**EXTRACTED INFORMATION**

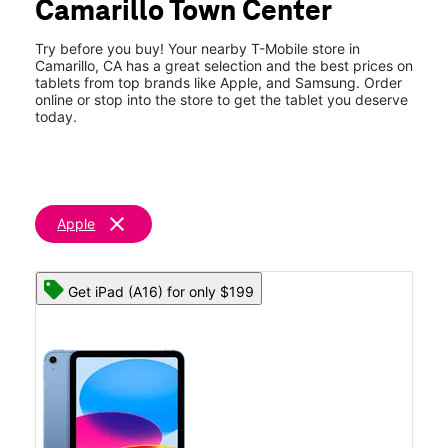
Camarillo Town Center
Sat:
10:00 am - 8:00 pm
location_on
415 W Ventura Blvd #400 Camarillo, CA 93010
Try before you buy! Your nearby T-Mobile store in
Camarillo, CA has a great selection and the best prices on
tablets from top brands like Apple, and Samsung. Order
online or stop into the store to get the tablet you deserve
today.
clear
Apple
Get iPad (A16) for only $199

**WHAT YOU SHOULD DO**
Search the material above for the string "Apple". Show every line that holds it.

**RESPONSE TO THE TASK**
tablets from top brands like Apple, and Samsung. Order
Apple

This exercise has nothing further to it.